All Jacob Wetterling wanted to do was rent a video. At age 11 he was savvy enough to know that if mom said no, dad just might say yes.

Jacob’s parents, Jerry and Patty, had left their house in St. Joseph, Minn. to attend a dinner party nearby. Jacob stayed behind to watch over his two younger siblings, Trevor, 10, and Carmen, 8. Jacob’s friend, Aaron Larsen, age 11, joined the group.

It was a warm and overcast Sunday night in St. Joseph, population 2,200. Trevor Wetterling was the first to telephone about getting permission to go rent a video from the Tom Thumb convenience store. Trevor figured he had a chance of getting mom’s okay. The store was only a ten-minute bike ride away, and besides, it wasn’t even a school night because of a teachers’ conference the next day.

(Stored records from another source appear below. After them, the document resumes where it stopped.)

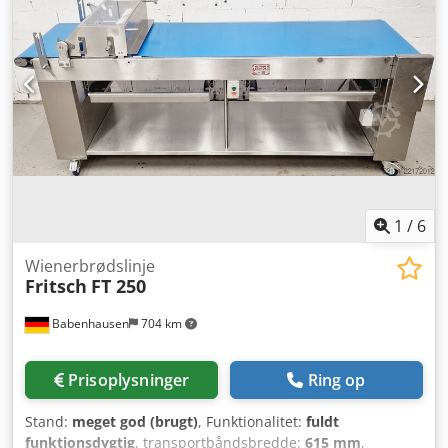
700 fyldte croissanter per række og time (maks. 2.800 stk.),
to- til trerækker Kalibrator årgang 1997 Pneumatisk
fyldeapparat, årgang 2006, håndterer både bløde og faste
fyldinger, to- til firrækker. Bearbejder også fyldninger med
små frugt- eller grøntsagsstykker uden problemer Brugbar
dejbåndsbredde ca. 530 mm Transportbåndets hastighed:
9 m/min Crsdpfjwgwwgox Acysf 1 udstansningskniv er
inkluderet, ekstra udstansningsknive kan tilkøbes Billeder
FØR renovering
1
/
6
Wienerbrødslinje
Fritsch
FT 250
Babenhausen
704 km
Prisoplysninger
Ring op
Stand:
meget god (brugt)
, Funktionalitet:
fuldt
funktionsdygtig
, transportbåndsbredde:
615 mm
,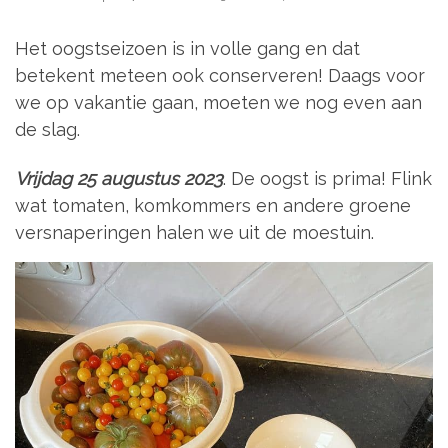
Het oogstseizoen is in volle gang en dat
betekent meteen ook conserveren! Daags voor
we op vakantie gaan, moeten we nog even aan
de slag.
Vrijdag 25 augustus 2023
. De oogst is prima! Flink
wat tomaten, komkommers en andere groene
versnaperingen halen we uit de moestuin.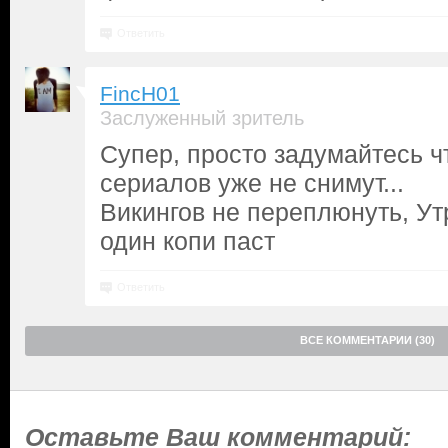
Ответить
FincH01
Заслуженный зритель
Супер, просто задумайтесь ч
сериалов уже не снимут...
Викингов не переплюнуть, Ут
один копи паст
Ответить
ВСЕ КОММЕНТАРИИ (30)
Оставьте Ваш комментарий:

Trevor’s pitch failed. Patty Wetterling was worried about drivers not being able to see the boys on the dark stretch of country road.

Jacob, left, with his older sister Amy, now 26.

Now it was Jacob’s turn. He called his dad. The boys had revised their plan. Trevor would carry a flashlight and Aaron Larson would wear a white sweatshirt. Jake, as his family and friends sometimes called him, would wear his father’s orange reflective jogging vest. And a 14-year-old neighbor would baby-sit for Carmen.

The plan seemed sound to Jerry. More important perhaps was that Jerry knew October 22, 1989 had been a tough one for Jake. His son had skated poorly at hockey tryouts for his youth league in nearby St. Cloud. Renting the comedy “Naked Gun” might be just the thing to lift Jacob’s spirits. Jerry decided to allow Jacob and Trevor to ride to the Tom Thumb. It was the first time the two boys had permission to ride after sundown.

At about 9:15 p.m. Jacob, Trevor and Aaron were making their way back from the store, videotape in hand. The older boys were on bikes; Trevor was on a push scooter.

As they approached a particularly dark stretch of road, where a long gravel driveway led to a farm, the boys heard a low raspy voice call out. They were ordered to stop. Trevor was told to turn off his flashlight.

A man wearing a stocking mask stepped out from the darkness. He had a gun. Next the boys were commanded off their bikes and scooter and ordered into a roadside ditch. The man looked into Trevor’s face and asked his age. Hearing the reply, the man told the younger Wetterling to run away and not look back. If he disobeyed, he would be shot, the man said. He did the same with Aaron.

But as Aaron fled he saw the gunman grab Jacob by the arm of his red St. Cloud hockey jacket. Moments later, both boys looked back as they ran to Wetterling home. There was no sign of Jacob, the masked man, or any sound from a getaway vehicle.

Charlie Grafft’s pager went off just as he was sitting down to watch the 10 o’clock news. A boy had been abducted. The crime scene was a mere four miles from the Stearns County Sheriff's house. When Grafft arrived, the sheriff was struck by the discarded bikes and the scooter laying in the ditch.

“I looked everything over and said, ‘Oh boy, this is going to be a job,’” said Grafft.

Grafft and his deputies searched with flashlights for three hours and only found a faint tire print.

As news of the disappearance spread, St. Joseph, a town dotted with porch swings, stone churches and candy-stripped barber poles, swarmed with FBI agents and National Guard troops. Helicopters sliced the sky. Bloodhounds barked. In all, 36 square miles of farmland, woods and quarries were searched. All the activity yielded absolutely nothing.